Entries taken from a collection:
=== Begin Enclosure ===

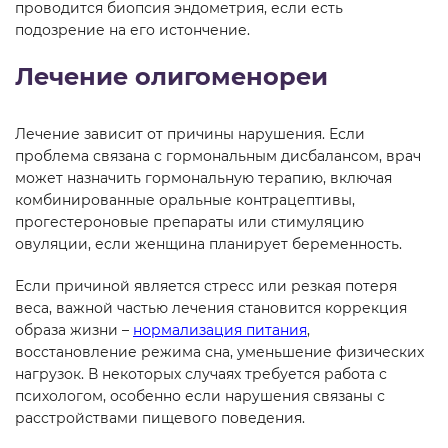
проводится биопсия эндометрия, если есть
подозрение на его истончение.
Лечение олигоменореи
Лечение зависит от причины нарушения. Если
проблема связана с гормональным дисбалансом, врач
может назначить гормональную терапию, включая
комбинированные оральные контрацептивы,
прогестероновые препараты или стимуляцию
овуляции, если женщина планирует беременность.
Если причиной является стресс или резкая потеря
веса, важной частью лечения становится коррекция
образа жизни –
нормализация питания
,
восстановление режима сна, уменьшение физических
нагрузок. В некоторых случаях требуется работа с
психологом, особенно если нарушения связаны с
расстройствами пищевого поведения.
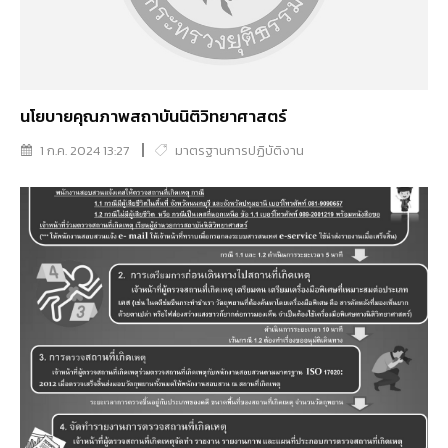
นโยบายคุณภาพสถาบันนิติวิทยาศาสตร์
1 ก.ค. 2024 13:27
มาตรฐานการปฏิบัติงาน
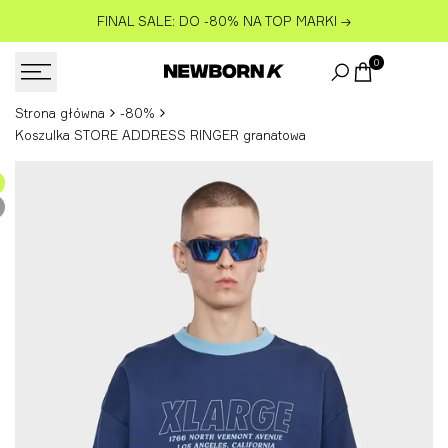
Przejdź
FINAL SALE: DO -80% NA TOP MARKI
→
do
treści
0
Strona główna
-80%
Koszulka STORE ADDRESS RINGER granatowa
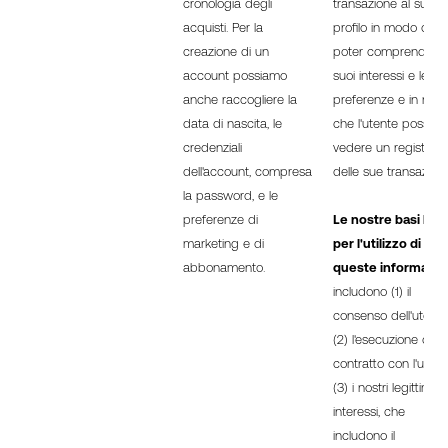
cronologia degli
transazione al suo
acquisti. Per la
profilo in modo da
creazione di un
poter comprendere 
account possiamo
suoi interessi e le su
anche raccogliere la
preferenze e in mo
data di nascita, le
che l'utente possa
credenziali
vedere un registro
dell'account, compresa
delle sue transazioni.
la password, e le
preferenze di
Le nostre basi lega
marketing e di
per l'utilizzo di
abbonamento.
queste informazio
includono (1) il
consenso dell'utente
(2) l'esecuzione di u
contratto con l'utent
(3) i nostri legittimi
interessi, che
includono il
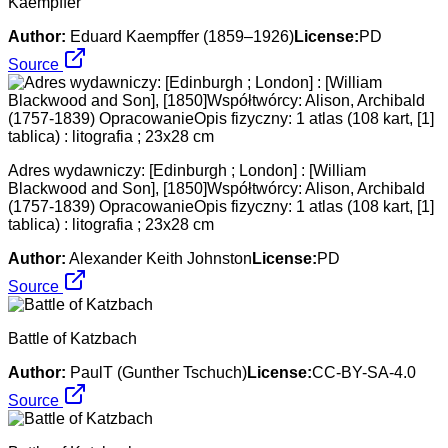
Kaempffer
Author:
Eduard Kaempffer (1859–1926)
License:
PD
Source
Adres wydawniczy: [Edinburgh ; London] : [William
Blackwood and Son], [1850]Współtwórcy: Alison, Archibald
(1757-1839) OpracowanieOpis fizyczny: 1 atlas (108 kart, [1]
tablica) : litografia ; 23x28 cm
Author:
Alexander Keith Johnston
License:
PD
Source
Battle of Katzbach
Author:
PaulT (Gunther Tschuch)
License:
CC-BY-SA-4.0
Source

=== End Enclosure ===

• **YOUR INSTRUCTIONS**
The answer must consist of each line from the entries that contains the string "нарушения".

• **SOLUTION FOR THIS TASK**
Лечение зависит от причины нарушения. Если
психологом, особенно если нарушения связаны с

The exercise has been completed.